Abbreviations: DR, diabetic retinopathy; NHW, non-Hispanic Whites; ACR, albumin/creatinine ratio; ETDRS, early treatment of diabetic retinopathy study score; LDL-C, low-density lipoprotein–cholesterol; BMI, body mass index (kg/m²); eGFR, estimated glomerular filtration rate.

Three subjects could not be classified because of missing retinopathy data in one eye at one of the time points.

P-value between DR worsening and no worsening of DR groups.

Of 152 participants, 42 (28%) had DR worsening over a mean of 1.6 years after an AID initiation.
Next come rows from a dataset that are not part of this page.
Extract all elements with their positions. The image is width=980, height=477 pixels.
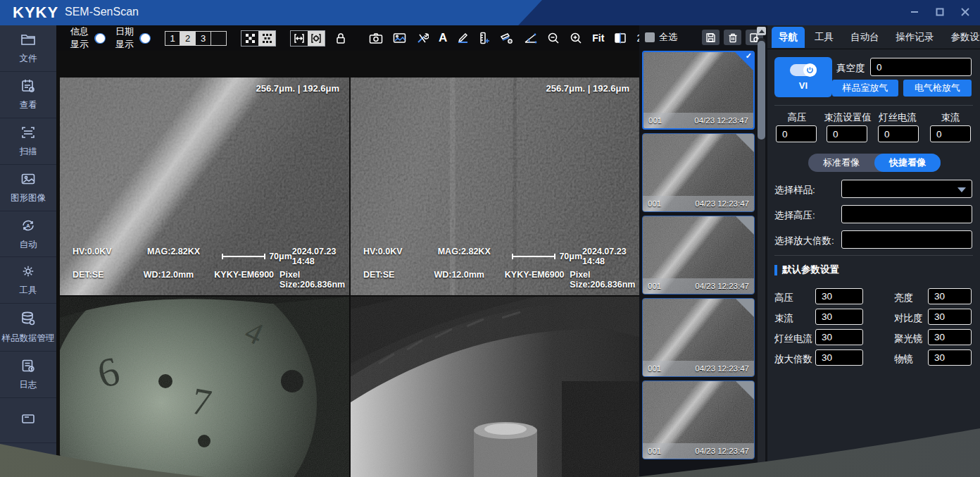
trash-icon[interactable] (724, 30, 741, 45)
default-objective-input[interactable] (928, 349, 972, 366)
text-tool[interactable]: A (439, 31, 447, 45)
default-contrast-input[interactable] (928, 309, 972, 325)
thumbnail-id: 001 (648, 447, 661, 455)
scrollbar-thumb[interactable] (758, 41, 765, 140)
beam-col-label: 束流 (929, 111, 972, 124)
sidebar-item-tools[interactable]: 工具 (0, 257, 56, 304)
measure-eye-icon[interactable] (500, 30, 514, 47)
sidebar-item-sample-data[interactable]: 样品数据管理 (0, 304, 56, 352)
camera-icon[interactable] (369, 30, 383, 47)
view-3-button[interactable]: 3 (196, 31, 211, 46)
default-magnification-input[interactable] (815, 349, 863, 366)
sidebar-item-label: 样品数据管理 (2, 333, 55, 345)
view-count-buttons: 1 2 3 (165, 31, 227, 46)
sidebar-item-files[interactable]: 文件 (0, 25, 56, 72)
chamber-vent-button[interactable]: 样品室放气 (832, 80, 898, 97)
sidebar-item-view[interactable]: 查看 (0, 72, 56, 118)
default-beam-input[interactable] (815, 309, 863, 325)
thumbnail-item[interactable]: 001 04/23 12:23:47 (642, 133, 755, 212)
sidebar-item-scan[interactable]: 扫描 (0, 118, 56, 165)
quick-imaging-option[interactable]: 快捷看像 (874, 154, 941, 172)
hv-readout-input[interactable] (776, 125, 817, 142)
dither-icon[interactable] (258, 31, 275, 46)
sem-viewport-1[interactable]: 256.7μm. | 192.6μm HV:0.0KV MAG:2.82KX 7… (60, 78, 349, 295)
sidebar-item-log[interactable]: 日志 (0, 352, 56, 398)
toggle-switch-icon (139, 33, 151, 44)
minimize-button[interactable] (907, 5, 922, 19)
vi-power-button[interactable]: VI (774, 57, 832, 97)
beam-readout-input[interactable] (930, 125, 971, 142)
ruler-icon[interactable] (479, 30, 490, 47)
image-tool-icon[interactable] (393, 30, 406, 47)
fit-button[interactable]: Fit (592, 32, 604, 44)
sem-viewport-2[interactable]: 256.7μm. | 192.6μm HV:0.0KV MAG:2.82KX 7… (351, 78, 639, 295)
thumbnail-time: 04/23 12:23:47 (694, 116, 748, 125)
scrollbar-track[interactable] (758, 38, 765, 471)
default-condenser-input[interactable] (928, 329, 972, 345)
default-brightness-input[interactable] (928, 288, 972, 304)
view-blank-button[interactable] (211, 31, 227, 46)
save-icon[interactable] (702, 30, 720, 45)
default-hv-input[interactable] (815, 288, 863, 304)
select-sample-dropdown[interactable] (841, 180, 972, 198)
beam-set-readout-input[interactable] (827, 125, 867, 142)
select-magnification-dropdown[interactable] (841, 230, 972, 249)
default-filament-input[interactable] (815, 329, 863, 345)
datetime-readout: 2024.07.23 14:48 (292, 247, 349, 266)
gun-vent-button[interactable]: 电气枪放气 (903, 80, 972, 97)
sidebar-item-display[interactable] (0, 398, 56, 443)
angle-icon[interactable] (524, 30, 537, 47)
scan-icon (20, 125, 36, 142)
close-button[interactable] (957, 5, 973, 19)
annotate-icon[interactable] (457, 30, 469, 47)
tab-auto-stage[interactable]: 自动台 (843, 27, 886, 48)
view-1-button[interactable]: 1 (165, 31, 180, 46)
stage-camera-viewport[interactable]: 6 7 4 (60, 297, 349, 477)
sidebar-item-images[interactable]: 图形图像 (0, 165, 56, 211)
crosshair-icon[interactable] (308, 31, 325, 46)
select-all-checkbox[interactable] (645, 32, 655, 42)
thumbnail-item[interactable]: ✓ 001 04/23 12:23:47 (642, 51, 755, 130)
chamber-camera-viewport[interactable] (351, 297, 639, 477)
view-2-button[interactable]: 2 (180, 31, 196, 46)
thumbnail-item[interactable]: 001 04/23 12:23:47 (642, 298, 755, 377)
vacuum-input[interactable] (870, 58, 972, 76)
auto-icon: A (20, 218, 36, 235)
tab-navigation[interactable]: 导航 (772, 27, 805, 48)
tab-parameter-settings[interactable]: 参数设置 (944, 27, 980, 48)
standard-imaging-option[interactable]: 标准看像 (808, 154, 874, 172)
thumbnail-item[interactable]: 001 04/23 12:23:47 (642, 380, 755, 459)
date-display-toggle[interactable]: 日期显示 (115, 25, 151, 51)
image-icon (20, 172, 36, 189)
filament-col-label: 灯丝电流 (877, 111, 919, 124)
tab-operation-log[interactable]: 操作记录 (889, 27, 941, 48)
select-hv-dropdown[interactable] (841, 205, 972, 223)
zoom-out-icon[interactable] (547, 30, 560, 47)
zoom-in-icon[interactable] (570, 30, 582, 47)
scroll-up-button[interactable] (757, 27, 766, 35)
svg-text:A: A (26, 223, 30, 229)
thumbnail-item[interactable]: 001 04/23 12:23:47 (642, 216, 755, 295)
toggle-label: 日期显示 (115, 25, 134, 51)
monitor-icon (20, 413, 36, 428)
database-icon (20, 311, 36, 329)
mag-readout: MAG:2.82KX (438, 247, 513, 266)
scalebar: 70μm (222, 247, 292, 266)
device-label: KYKY-EM6900 (214, 270, 279, 290)
lock-icon[interactable] (335, 30, 346, 47)
tab-tools[interactable]: 工具 (808, 27, 841, 48)
tools-icon[interactable] (416, 30, 429, 47)
split-view-icon[interactable] (614, 30, 627, 47)
select-magnification-label: 选择放大倍数: (774, 235, 834, 247)
default-params-header: 默认参数设置 (774, 264, 839, 276)
thumbnail-id: 001 (648, 199, 661, 208)
thumbnail-time: 04/23 12:23:47 (695, 447, 749, 455)
sidebar-item-auto[interactable]: A 自动 (0, 211, 56, 258)
filament-readout-input[interactable] (878, 125, 919, 142)
scan-frame-icon[interactable] (291, 31, 308, 46)
power-toggle-icon (790, 64, 817, 76)
maximize-button[interactable] (932, 5, 948, 19)
info-display-toggle[interactable]: 信息显示 (70, 25, 106, 51)
expand-icon[interactable] (241, 31, 258, 46)
brand-logo: KYKY (13, 4, 58, 22)
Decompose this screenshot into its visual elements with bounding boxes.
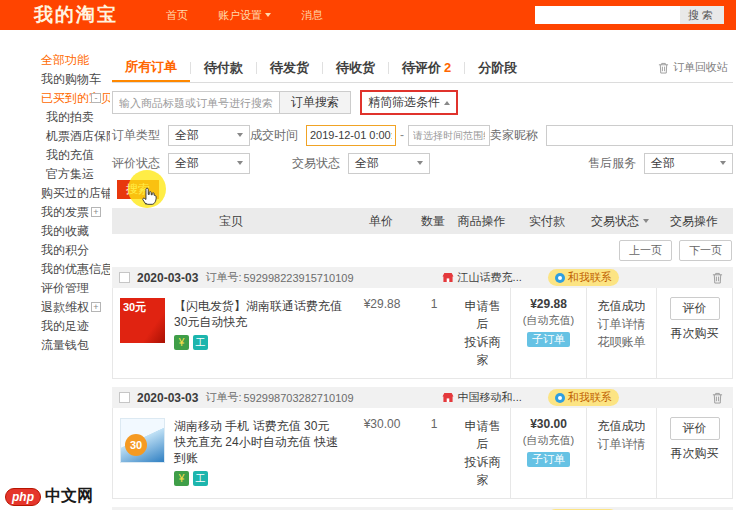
sidebar-item-review-management[interactable]: 评价管理 [0, 279, 110, 298]
next-page-button[interactable]: 下一页 [679, 240, 732, 261]
shop-link[interactable]: 中国移动和... [442, 390, 522, 405]
sidebar-item-cart[interactable]: 我的购物车 [0, 70, 110, 89]
unit-price: ¥29.88 [351, 288, 413, 378]
trade-status-header-label: 交易状态 [591, 213, 639, 230]
paid-note: (自动充值) [515, 313, 582, 328]
sidebar-item-my-favorites[interactable]: 我的收藏 [0, 222, 110, 241]
tab-pending-shipment[interactable]: 待发货 [257, 53, 322, 82]
product-cell: 30 湖南移动 手机 话费充值 30元 快充直充 24小时自动充值 快速到账 ¥… [113, 408, 351, 498]
order-checkbox[interactable] [119, 392, 130, 403]
report-seller-link[interactable]: 投诉商家 [459, 333, 506, 369]
buy-again-link[interactable]: 再次购买 [661, 445, 728, 462]
trash-icon [658, 62, 669, 74]
delete-order-button[interactable] [712, 392, 723, 404]
prev-page-button[interactable]: 上一页 [619, 240, 672, 261]
expand-toggle-icon[interactable]: + [91, 302, 101, 312]
chevron-down-icon [417, 161, 423, 165]
filter-seller: 卖家昵称 [490, 125, 733, 146]
order-checkbox[interactable] [119, 272, 130, 283]
aftersale-select[interactable]: 全部 [644, 153, 733, 174]
nav-account-settings-label: 账户设置 [218, 8, 262, 23]
collapse-toggle-icon[interactable]: - [91, 93, 101, 103]
trade-status: 充值成功 [591, 297, 652, 315]
product-image-unicom-card[interactable]: 30元 [120, 298, 165, 343]
rate-status-select[interactable]: 全部 [168, 153, 250, 174]
order-type-select[interactable]: 全部 [168, 125, 250, 146]
filter-search-button[interactable]: 搜索 [117, 180, 159, 199]
filter-order-type: 订单类型 全部 [112, 125, 250, 146]
seller-nickname-input[interactable] [546, 125, 733, 146]
tab-pending-payment[interactable]: 待付款 [191, 53, 256, 82]
buy-again-link[interactable]: 再次购买 [661, 325, 728, 342]
tab-all-orders[interactable]: 所有订单 [112, 53, 190, 82]
sidebar-item-my-recharge[interactable]: 我的充值 [0, 146, 110, 165]
nav-messages[interactable]: 消息 [301, 8, 323, 23]
sidebar-item-my-footprints[interactable]: 我的足迹 [0, 317, 110, 336]
order-search-button[interactable]: 订单搜索 [280, 91, 351, 114]
sidebar-item-all-functions[interactable]: 全部功能 [0, 51, 110, 70]
rate-button[interactable]: 评价 [670, 297, 720, 320]
order-recycle-bin-link[interactable]: 订单回收站 [658, 60, 728, 75]
tab-pending-receipt[interactable]: 待收货 [323, 53, 388, 82]
tab-staged[interactable]: 分阶段 [465, 53, 530, 82]
order-detail-link[interactable]: 订单详情 [591, 315, 652, 333]
sidebar-item-my-auction[interactable]: 我的拍卖 [0, 108, 110, 127]
status-cell: 充值成功 订单详情 花呗账单 [586, 288, 656, 378]
sidebar-item-my-coupons[interactable]: 我的优惠信息 [0, 260, 110, 279]
sidebar-item-visited-shops[interactable]: 购买过的店铺 [0, 184, 110, 203]
sidebar-item-label: 我的积分 [41, 243, 89, 257]
topbar-search-button[interactable]: 搜索 [680, 6, 724, 24]
tab-pending-review[interactable]: 待评价2 [389, 53, 464, 82]
sidebar-item-label: 我的购物车 [41, 72, 101, 86]
order-date: 2020-03-03 [137, 391, 198, 405]
col-header-trade-status[interactable]: 交易状态 [585, 213, 655, 230]
product-image-mobile-card[interactable]: 30 [120, 418, 165, 463]
sidebar-item-my-invoice[interactable]: 我的发票+ [0, 203, 110, 222]
pagination: 上一页 下一页 [112, 240, 732, 261]
order-search-input[interactable] [112, 91, 280, 114]
chevron-down-icon [237, 133, 243, 137]
sidebar-item-label: 我的拍卖 [46, 110, 94, 124]
item-ops-cell: 申请售后 投诉商家 [455, 408, 510, 498]
rate-status-value: 全部 [175, 155, 199, 172]
col-header-quantity: 数量 [412, 213, 454, 230]
contact-me-badge[interactable]: 和我联系 [548, 269, 619, 286]
huabei-bill-link[interactable]: 花呗账单 [591, 333, 652, 351]
product-info: 【闪电发货】湖南联通话费充值30元自动快充 ¥ 工 [174, 298, 344, 368]
item-ops-cell: 申请售后 投诉商家 [455, 288, 510, 378]
sidebar-item-label: 我的足迹 [41, 319, 89, 333]
nav-home[interactable]: 首页 [166, 8, 188, 23]
topbar-search-input[interactable] [535, 6, 680, 24]
product-title-link[interactable]: 【闪电发货】湖南联通话费充值30元自动快充 [174, 298, 344, 330]
sidebar-item-label: 我的收藏 [41, 224, 89, 238]
nav-home-label: 首页 [166, 8, 188, 23]
sidebar-item-label: 流量钱包 [41, 338, 89, 352]
delete-order-button[interactable] [712, 272, 723, 284]
shop-link[interactable]: 江山话费充... [442, 270, 522, 285]
sidebar-item-official-consolidation[interactable]: 官方集运 [0, 165, 110, 184]
nav-account-settings[interactable]: 账户设置 [218, 8, 271, 23]
trade-status-select[interactable]: 全部 [348, 153, 430, 174]
quantity: 1 [413, 288, 455, 378]
deal-time-to-input[interactable] [408, 125, 490, 146]
rate-button[interactable]: 评价 [670, 417, 720, 440]
order-type-label: 订单类型 [112, 127, 160, 144]
col-header-unit-price: 单价 [350, 213, 412, 230]
sidebar-item-label: 我的充值 [46, 148, 94, 162]
sidebar-item-purchased-items[interactable]: 已买到的宝贝- [0, 89, 110, 108]
sidebar-item-flight-hotel-insurance[interactable]: 机票酒店保险 [0, 127, 110, 146]
report-seller-link[interactable]: 投诉商家 [459, 453, 506, 489]
date-range-separator: - [400, 128, 404, 142]
collapse-filters-link[interactable]: 精简筛选条件 [368, 94, 440, 111]
expand-toggle-icon[interactable]: + [91, 207, 101, 217]
sidebar-item-refund-rights[interactable]: 退款维权+ [0, 298, 110, 317]
contact-me-badge[interactable]: 和我联系 [548, 389, 619, 406]
apply-aftersale-link[interactable]: 申请售后 [459, 297, 506, 333]
apply-aftersale-link[interactable]: 申请售后 [459, 417, 506, 453]
sidebar-item-data-package[interactable]: 流量钱包 [0, 336, 110, 355]
shop-icon [442, 272, 454, 283]
deal-time-from-input[interactable] [306, 125, 396, 146]
sidebar-item-my-points[interactable]: 我的积分 [0, 241, 110, 260]
order-detail-link[interactable]: 订单详情 [591, 435, 652, 453]
product-title-link[interactable]: 湖南移动 手机 话费充值 30元 快充直充 24小时自动充值 快速到账 [174, 418, 344, 466]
Most of these progressions were from no DR to mild non-proliferative DR. The baseline characteristics of participants by two groups (DR worsening and no-DR worsening) are shown in Table 1. Baseline HbA_1c was significantly higher in the DR worsening group compared with no-DR worsening group (8.0 ± 1.5 vs 7.4 ± 1.1; P = .02). Participants with DR worsening had higher HbA_1c after AID initiation (7.7 ± 1.5 vs 7.0 ± 0.9; P = .003), higher LDL-C (95 ± 28 vs 82 ± 24; P = .008), and higher eGFR (102 ± 16 vs 95 ± 19; P = .048) compared with no-DR worsening group. Mean age, diabetes duration, gender, insurance type, race/ethnicity, smoking status, presence of hypertension, BMI, ETDRS scores, and albumin/creatinine ratio did not differ (P > .05) between two groups at baseline. Although HbA_1c was significantly higher in the DR worsening group, both at baseline and after starting the AID system, the difference in the HbA_1c improvement with AID initiation between two groups was not significant (−0.38 ± 1.2 vs −0.47 ± 0.9; P = .6).

The time course of mean HbA_1c and ETDRS scores before and after AID initiations were shown in Figure 1. After the AID initiation, HbA_1c decreased significantly over time (P < .0001). In mixed models, there was no significant change in ETDRS score in either eye by time interval (P = .3 for Left Eye [OS], P = .4 for Right Eye [OD]), and no association between ETDRS score and HbA_1c over time (P = .8 for OS, P = .5 for OD). However, in logistic regression adjusted for age, diabetes duration, and sex, higher baseline HbA_1c was associated with a two-fold increase in risk for DR worsening (odds ratio [OR] = 2.1, 95% CI = [1.34-3.04], P = .0008) and independently, a 1% (11 mmol/mol) higher baseline HbA_1c was associated with a nearly two-fold higher risk for DR worsening (OR = 1.77, 95% CI = [1.1-2.88], P = .02). Patients meeting a composite variable of LDL>100 mg/dL and baseline HbA_1c >8% (>64 mmol/mol) (n = 16) had a three-fold increased risk for DR worsening (OR = 3.33, 95% CI = [1.12-9.91], P = .03).

Figure 1.

Mean HbA_1c and retinopathy grade (ETDRS scores) for both eyes before and after AID initiation.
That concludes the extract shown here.